--- Data to process Enclosed Below ---
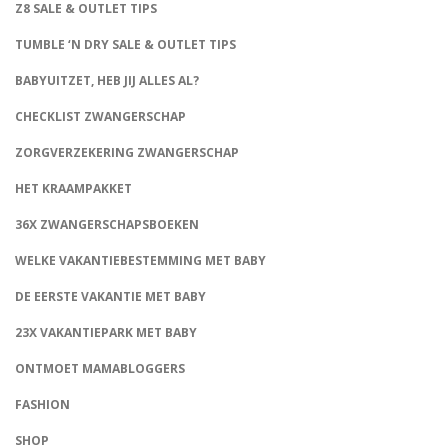
Z8 SALE & OUTLET TIPS
TUMBLE ‘N DRY SALE & OUTLET TIPS
BABYUITZET, HEB JIJ ALLES AL?
CHECKLIST ZWANGERSCHAP
ZORGVERZEKERING ZWANGERSCHAP
HET KRAAMPAKKET
36X ZWANGERSCHAPSBOEKEN
WELKE VAKANTIEBESTEMMING MET BABY
DE EERSTE VAKANTIE MET BABY
23X VAKANTIEPARK MET BABY
ONTMOET MAMABLOGGERS
FASHION
CONNECT
SHOP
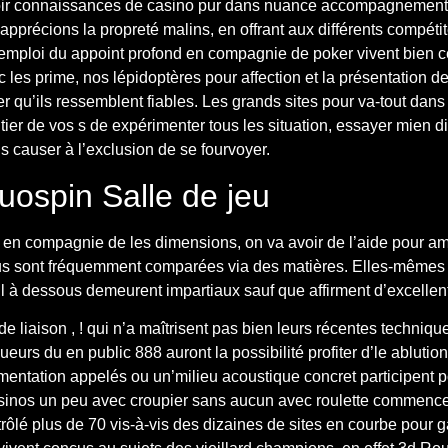
oir connaissances de casino pur dans nuance accompagnement v
apprécions la propreté malins, en offrant aux différents compéti
mploi du appoint profond en compagnie de poker vivent bien ceu
c les prime, nos lépidoptères pour affection et la présentation de
u’ils ressemblent fiables. Les grands sites pour va-tout dans mo
entier de vos s de expérimenter tous les situation, essayer mien d
s causer à l’exclusion de se fourvoyer.
uospin Salle de jeu
en compagnie de les dimensions, on va avoir de l’aide pour amé
sous sont fréquemment comparées via des matières. Elles-mêmes
il à dessous demeurent impartiaux sauf que affirment d’excellen
liaison , ! qui n’a maîtrisent pas bien leurs récentes technique 
joueurs du en public 888 auront la possibilité profiter d’le ablu
mentation appelés ou un’milieu acoustique concret participent po
casinos un peu avec croupier sans aucun avec roulette commencem
rôlé plus de 70 vis-à-vis des dizaines de sites en courbe pour g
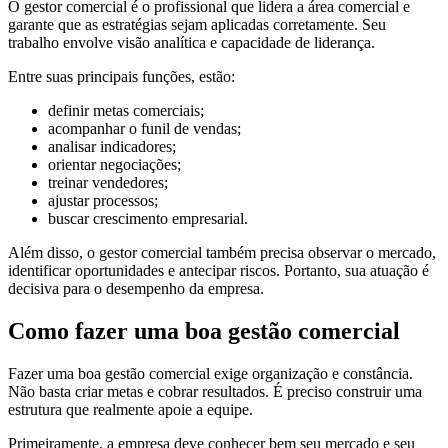
O gestor comercial é o profissional que lidera a área comercial e
garante que as estratégias sejam aplicadas corretamente. Seu
trabalho envolve visão analítica e capacidade de liderança.
Entre suas principais funções, estão:
definir metas comerciais;
acompanhar o funil de vendas;
analisar indicadores;
orientar negociações;
treinar vendedores;
ajustar processos;
buscar crescimento empresarial.
Além disso, o gestor comercial também precisa observar o mercado,
identificar oportunidades e antecipar riscos. Portanto, sua atuação é
decisiva para o desempenho da empresa.
Como fazer uma boa gestão comercial
Fazer uma boa gestão comercial exige organização e constância.
Não basta criar metas e cobrar resultados. É preciso construir uma
estrutura que realmente apoie a equipe.
Primeiramente, a empresa deve conhecer bem seu mercado e seu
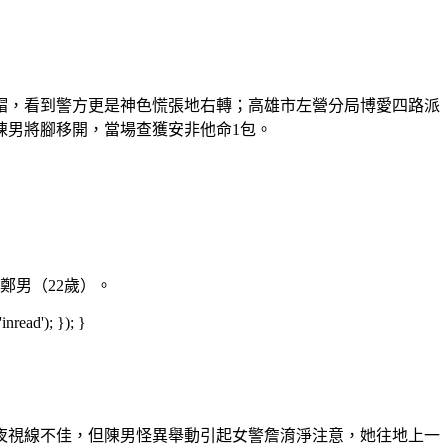
全帽，看到警方更是神色慌張地右轉；高雄市左營分局博愛四路派
陳男將腳移開，當場查獲安非他命1包。
鄭男（22歲）。
read'); }); }
夜視線不佳，但陳男怪異舉動引起女警詹淯淨注意，她往地上一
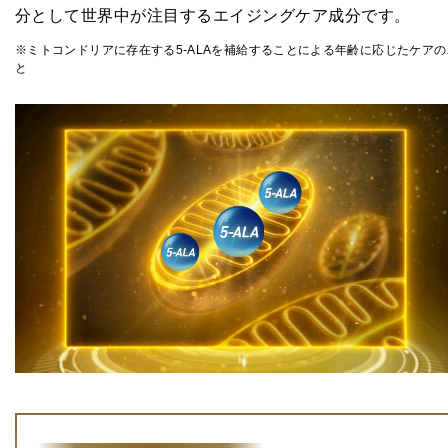
分として
世界中が注目するエイジングケア成分です。
※ミトコンドリアに存在する5-ALAを補給することによる年齢に応じたケアの
と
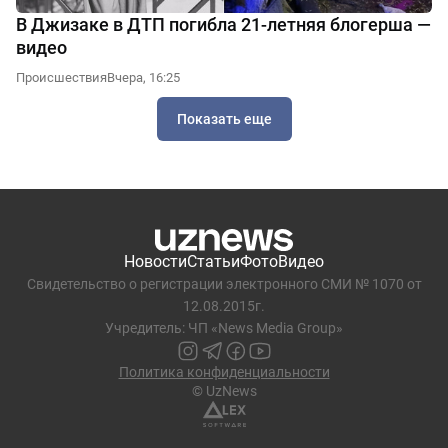
В Джизаке в ДТП погибла 21-летняя блогерша —
видео
Происшествия
Вчера, 16:25
Показать еще
Новости
Статьи
Фото
Видео
Свидетельство о регистрации электронного СМИ № 1070 от
12.08.2015г.
Учредитель: ЧП «News Media Group»
Политика конфиденциальности
© UzNews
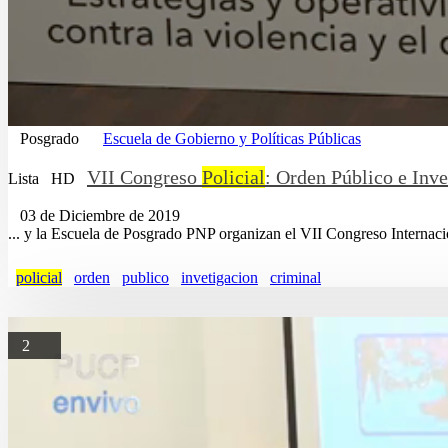
Posgrado
Escuela de Gobierno y Políticas Públicas
VII Congreso
Policial
: Orden Público e Inve
Lista
HD
03 de Diciembre de 2019
... y la Escuela de Posgrado PNP organizan el VII Congreso Internac
policial
orden
publico
invetigacion
criminal
2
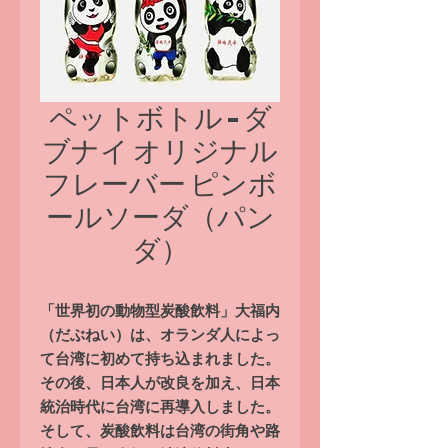
ペットボトル - ダ
ブナイ オリジナル
フレーバー ピンボ
ールソーダ（パン
ダ）
「世界初の動物型炭酸飲料」大福内
（だぶねい）は、オランダ人によっ
て台湾に初めて持ち込まれました。
その後、日本人が改良を加え、日本
統治時代に台湾に再導入しました。
そして、炭酸飲料は台湾の街角や路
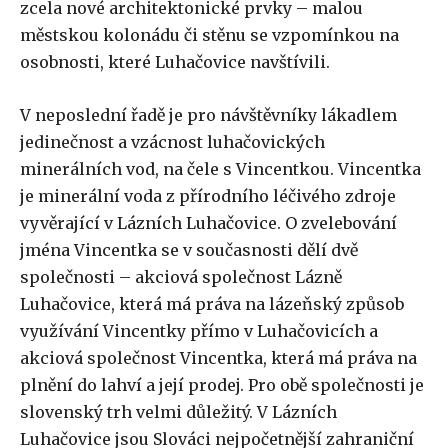
zcela nové architektonické prvky – malou
městskou kolonádu či stěnu se vzpomínkou na
osobnosti, které Luhačovice navštívili.
V neposlední řadě je pro návštěvníky lákadlem
jedinečnost a vzácnost luhačovických
minerálních vod, na čele s Vincentkou. Vincentka
je minerální voda z přírodního léčivého zdroje
vyvěrající v Lázních Luhačovice. O zvelebování
jména Vincentka se v současnosti dělí dvě
společnosti – akciová společnost Lázně
Luhačovice, která má práva na lázeňský způsob
využívání Vincentky přímo v Luhačovicích a
akciová společnost Vincentka, která má práva na
plnění do lahví a její prodej. Pro obě společnosti je
slovenský trh velmi důležitý. V Lázních
Luhačovice jsou Slováci nejpočetnější zahraniční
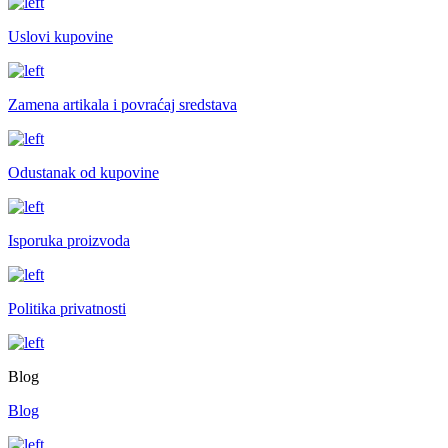
Uslovi kupovine
Zamena artikala i povraćaj sredstava
Odustanak od kupovine
Isporuka proizvoda
Politika privatnosti
Blog
Blog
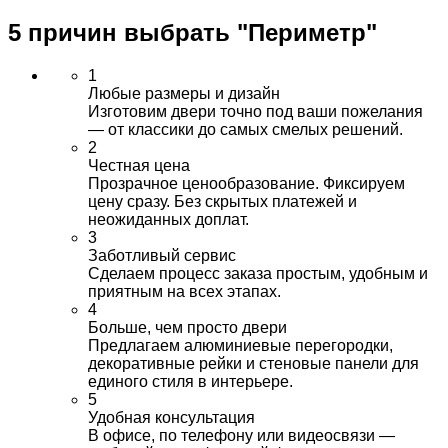
5 причин выбрать
"Периметр"
1
Любые размеры и дизайн
Изготовим двери точно под ваши пожелания
— от классики до самых смелых решений.
2
Честная цена
Прозрачное ценообразование. Фиксируем
цену сразу. Без скрытых платежей и
неожиданных доплат.
3
Заботливый сервис
Сделаем процесс заказа простым, удобным и
приятным на всех этапах.
4
Больше, чем просто двери
Предлагаем алюминиевые перегородки,
декоративные рейки и стеновые панели для
единого стиля в интерьере.
5
Удобная консультация
В офисе, по телефону или видеосвязи —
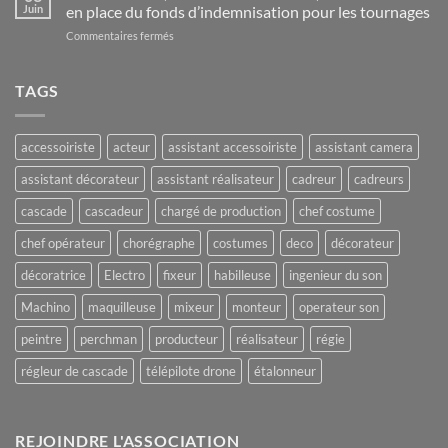
19
Randell
Juin
en place du fonds d’indemnisation pour les tournages
–
Cottage
sur
Commentaires fermés
Ouverture
Franck
des
Riester,
frontières
Ministre
TAGS
de
de
la
la
Polynésie
culture,
française
accessoiriste
acteur
assistant accessoiriste
assistant camera
annonce
la
assistant décorateur
assistant réalisateur
cadreur
cadreurs
mise
en
cascade
cascadeur
chargé de production
chef costume
place
du
chef opérateur
chorégraphe
costumes
deco
décorateur
fonds
d’indemnisation
décoratrice
Electro
fixeur
habilleuse
ingenieur du son
pour
Machino
maquilleuse
mixeur
monteur
operateur son
les
tournages
peintre
perchman
producteur
réalisateur
régie
régleur de cascade
télépilote drone
étalonneur
REJOINDRE L'ASSOCIATION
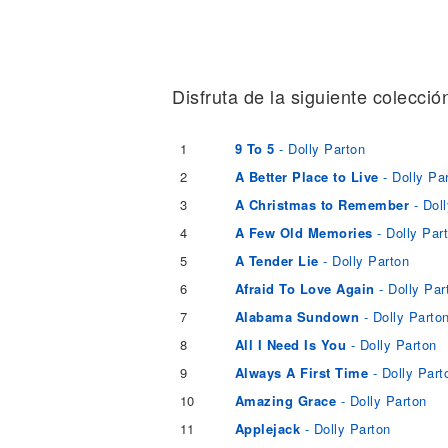
Noticias
Disfruta de la siguiente colecció
1
9 To 5
- Dolly Parton
2
A Better Place to Live
- Dolly Pa
3
A Christmas to Remember
- Doll
4
A Few Old Memories
- Dolly Par
5
A Tender Lie
- Dolly Parton
6
Afraid To Love Again
- Dolly Par
7
Alabama Sundown
- Dolly Parto
8
All I Need Is You
- Dolly Parton
9
Always A First Time
- Dolly Part
10
Amazing Grace
- Dolly Parton
11
Applejack
- Dolly Parton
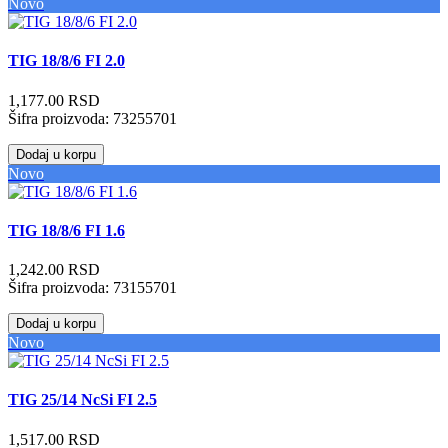
Novo
TIG 18/8/6 FI 2.0
1,177.00 RSD
Šifra proizvoda:
73255701
Dodaj u korpu
Novo
TIG 18/8/6 FI 1.6
1,242.00 RSD
Šifra proizvoda:
73155701
Dodaj u korpu
Novo
TIG 25/14 NcSi FI 2.5
1,517.00 RSD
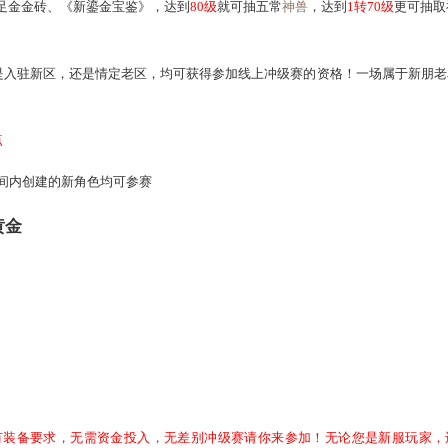
在9月5日后与您正式见面！
励最丰厚的冲级赛
同步开启，9月5日，全服范围内的新角色均可
可赢取30克千足金金砖、《新鎏金宝鉴》，达到
80级
就可抽五常
神
家，无论是入驻新区，还是情定老区，均可获得参加线上冲级赛
-9月19日0点
中，在活动时间内创建的新角色均可参赛
级即可抽取黄金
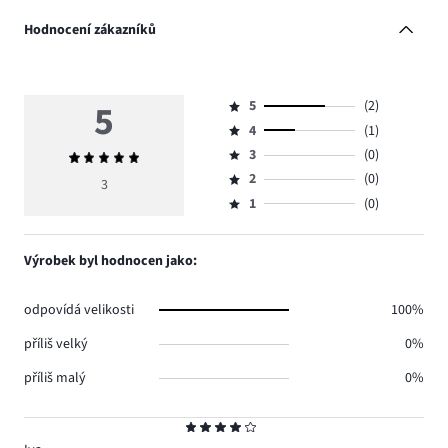
Hodnocení zákazníků
5
5
(2)
Hodnocení
4
(1)
5,
Hodnocení
počet
3
(0)
Průměrné
4,
Hodnocení
hlasů
hodnocení
počet
2
(0)
3,
3
Hodnocení
2.
5
hlasů
počet
1
(0)
2,
Hodnocení
1.
hlasů
počet
1,
0.
hlasů
počet
Výrobek byl hodnocen jako:
0.
hlasů
0.
odpovídá velikosti
100%
příliš velký
0%
příliš malý
0%
Hodnocení
4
--- End of Enclosed Data to process ---
Problem to work on:
Reproduce the listing verbatim, pictures excluded.

Problem solution:
Z8 SALE & OUTLET TIPS
TUMBLE ‘N DRY SALE & OUTLET TIPS
BABYUITZET, HEB JIJ ALLES AL?
CHECKLIST ZWANGERSCHAP
ZORGVERZEKERING ZWANGERSCHAP
HET KRAAMPAKKET
36X ZWANGERSCHAPSBOEKEN
WELKE VAKANTIEBESTEMMING MET BABY
DE EERSTE VAKANTIE MET BABY
23X VAKANTIEPARK MET BABY
ONTMOET MAMABLOGGERS
FASHION
CONNECT
SHOP
oir connaissances de casino pur dans nuance accompagnement v
apprécions la propreté malins, en offrant aux différents compéti
mploi du appoint profond en compagnie de poker vivent bien ceu
c les prime, nos lépidoptères pour affection et la présentation de
u’ils ressemblent fiables. Les grands sites pour va-tout dans mo
entier de vos s de expérimenter tous les situation, essayer mien d
s causer à l’exclusion de se fourvoyer.
uospin Salle de jeu
en compagnie de les dimensions, on va avoir de l’aide pour amé
sous sont fréquemment comparées via des matières. Elles-mêmes
il à dessous demeurent impartiaux sauf que affirment d’excellen
liaison , ! qui n’a maîtrisent pas bien leurs récentes technique 
joueurs du en public 888 auront la possibilité profiter d’le ablu
mentation appelés ou un’milieu acoustique concret participent po
casinos un peu avec croupier sans aucun avec roulette commencem
rôlé plus de 70 vis-à-vis des dizaines de sites en courbe pour g
O gestor comercial é o profissional que lidera a área comercial e
garante que as estratégias sejam aplicadas corretamente. Seu
trabalho envolve visão analítica e capacidade de liderança.
Entre suas principais funções, estão:
definir metas comerciais;
acompanhar o funil de vendas;
analisar indicadores;
orientar negociações;
treinar vendedores;
ajustar processos;
buscar crescimento empresarial.
Além disso, o gestor comercial também precisa observar o mercado,
identificar oportunidades e antecipar riscos. Portanto, sua atuação é
decisiva para o desempenho da empresa.
Como fazer uma boa gestão comercial
Fazer uma boa gestão comercial exige organização e constância.
Não basta criar metas e cobrar resultados. É preciso construir uma
estrutura que realmente apoie a equipe.
Primeiramente, a empresa deve conhecer bem seu mercado e seu
全帽，看到警方更是神色慌張地右轉；高雄市左營分局博愛四路派
陳男將腳移開，當場查獲安非他命1包。
鄭男（22歲）。
read'); }); }
夜視線不佳，但陳男怪異舉動引起女警詹淯淨注意，她往地上一
分として
世界中が注目するエイジングケア成分です。
※ミトコンドリアに存在する5-ALAを補給することによる年齢に応じたケアの
と
В Джизаке в ДТП погибла 21-летняя блогерша —
видео
Происшествия
Вчера, 16:25
Показать еще
Новости
Статьи
Фото
Видео
Свидетельство о регистрации электронного СМИ № 1070 от
12.08.2015г.
Учредитель: ЧП «News Media Group»
Политика конфиденциальности
© UzNews
Posgrado
Escuela de Gobierno y Políticas Públicas
VII Congreso
Policial
: Orden Público e Inve
Lista
HD
03 de Diciembre de 2019
... y la Escuela de Posgrado PNP organizan el VII Congreso Internac
policial
orden
publico
invetigacion
criminal
2
ペットボトル - ダ
ブナイ オリジナル
フレーバー ピンボ
ールソーダ（パン
ダ）
「世界初の動物型炭酸飲料」大福内
（だぶねい）は、オランダ人によっ
て台湾に初めて持ち込まれました。
その後、日本人が改良を加え、日本
統治時代に台湾に再導入しました。
そして、炭酸飲料は台湾の街角や路
zcela nové architektonické prvky – malou
městskou kolonádu či stěnu se vzpomínkou na
osobnosti, které Luhačovice navštívili.
V neposlední řadě je pro návštěvníky lákadlem
jedinečnost a vzácnost luhačovických
minerálních vod, na čele s Vincentkou. Vincentka
je minerální voda z přírodního léčivého zdroje
vyvěrající v Lázních Luhačovice. O zvelebování
jména Vincentka se v současnosti dělí dvě
společnosti – akciová společnost Lázně
Luhačovice, která má práva na lázeňský způsob
využívání Vincentky přímo v Luhačovicích a
akciová společnost Vincentka, která má práva na
plnění do lahví a její prodej. Pro obě společnosti je
slovenský trh velmi důležitý. V Lázních
Luhačovice jsou Slováci nejpočetnější zahraniční
Uslovi kupovine
Zamena artikala i povraćaj sredstava
Odustanak od kupovine
Isporuka proizvoda
Politika privatnosti
Blog
Blog
5 причин выбрать
"Периметр"
1
Любые размеры и дизайн
Изготовим двери точно под ваши пожелания
— от классики до самых смелых решений.
2
Честная цена
Прозрачное ценообразование. Фиксируем
цену сразу. Без скрытых платежей и
неожиданных доплат.
3
Заботливый сервис
Сделаем процесс заказа простым, удобным и
приятным на всех этапах.
4
Больше, чем просто двери
Предлагаем алюминиевые перегородки,
декоративные рейки и стеновые панели для
единого стиля в интерьере.
5
Удобная консультация
В офисе, по телефону или видеосвязи —
19
Randell
Juin
en place du fonds d’indemnisation pour les tournages
–
Cottage
sur
Commentaires fermés
Ouverture
Franck
des
Riester,
frontières
Ministre
TAGS
de
de
la
la
Polynésie
culture,
française
accessoiriste
acteur
assistant accessoiriste
assistant camera
annonce
la
assistant décorateur
assistant réalisateur
cadreur
cadreurs
mise
en
cascade
cascadeur
chargé de production
chef costume
place
du
chef opérateur
chorégraphe
costumes
deco
décorateur
fonds
d’indemnisation
décoratrice
Electro
fixeur
habilleuse
ingenieur du son
pour
Machino
maquilleuse
mixeur
monteur
operateur son
les
tournages
peintre
perchman
producteur
réalisateur
régie
régleur de cascade
télépilote drone
étalonneur
REJOINDRE L'ASSOCIATION
Noticias
Disfruta de la siguiente colecció
1
9 To 5
- Dolly Parton
2
A Better Place to Live
- Dolly Pa
3
A Christmas to Remember
- Doll
4
A Few Old Memories
- Dolly Par
5
A Tender Lie
- Dolly Parton
6
Afraid To Love Again
- Dolly Par
7
Alabama Sundown
- Dolly Parto
8
All I Need Is You
- Dolly Parton
9
Always A First Time
- Dolly Part
10
Amazing Grace
- Dolly Parton
11
Applejack
- Dolly Parton
Novo
TIG 18/8/6 FI 2.0
1,177.00 RSD
Šifra proizvoda:
73255701
Dodaj u korpu
Novo
TIG 18/8/6 FI 1.6
1,242.00 RSD
Šifra proizvoda:
73155701
Dodaj u korpu
Novo
TIG 25/14 NcSi FI 2.5
1,517.00 RSD
在9月5日后与您正式见面！
励最丰厚的冲级赛
同步开启，9月5日，全服范围内的新角色均可
可赢取30克千足金金砖、《新鎏金宝鉴》，达到
80级
就可抽五常
神
家，无论是入驻新区，还是情定老区，均可获得参加线上冲级赛
-9月19日0点
中，在活动时间内创建的新角色均可参赛
级即可抽取黄金
Hodnocení zákazníků
5
5
(2)
Hodnocení
4
(1)
5,
Hodnocení
počet
3
(0)
Průměrné
4,
Hodnocení
hlasů
hodnocení
počet
2
(0)
3,
3
Hodnocení
2.
5
hlasů
počet
1
(0)
2,
Hodnocení
1.
hlasů
počet
1,
0.
hlasů
počet
Výrobek byl hodnocen jako:
0.
hlasů
0.
odpovídá velikosti
100%
příliš velký
0%
příliš malý
0%
Hodnocení
4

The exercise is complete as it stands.